*** Opening Information provided ***

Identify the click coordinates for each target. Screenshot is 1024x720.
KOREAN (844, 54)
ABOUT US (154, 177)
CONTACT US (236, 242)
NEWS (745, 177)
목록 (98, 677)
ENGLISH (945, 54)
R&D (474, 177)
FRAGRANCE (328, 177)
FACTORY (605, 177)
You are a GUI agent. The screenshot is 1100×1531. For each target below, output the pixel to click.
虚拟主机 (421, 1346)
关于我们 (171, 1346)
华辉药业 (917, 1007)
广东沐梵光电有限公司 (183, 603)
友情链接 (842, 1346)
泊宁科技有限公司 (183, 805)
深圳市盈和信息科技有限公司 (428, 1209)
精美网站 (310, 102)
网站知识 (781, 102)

*** Closing Information provided ***

> _What is being asked_
All entries above should be duplicated exactly, none omitted.

> _Exercise solution_
Identify the click coordinates for each target. Screenshot is 1024x720.
KOREAN (844, 54)
ABOUT US (154, 177)
CONTACT US (236, 242)
NEWS (745, 177)
목록 (98, 677)
ENGLISH (945, 54)
R&D (474, 177)
FRAGRANCE (328, 177)
FACTORY (605, 177)
You are a GUI agent. The screenshot is 1100×1531. For each target below, output the pixel to click.
虚拟主机 (421, 1346)
关于我们 (171, 1346)
华辉药业 (917, 1007)
广东沐梵光电有限公司 (183, 603)
友情链接 (842, 1346)
泊宁科技有限公司 (183, 805)
深圳市盈和信息科技有限公司 (428, 1209)
精美网站 (310, 102)
网站知识 (781, 102)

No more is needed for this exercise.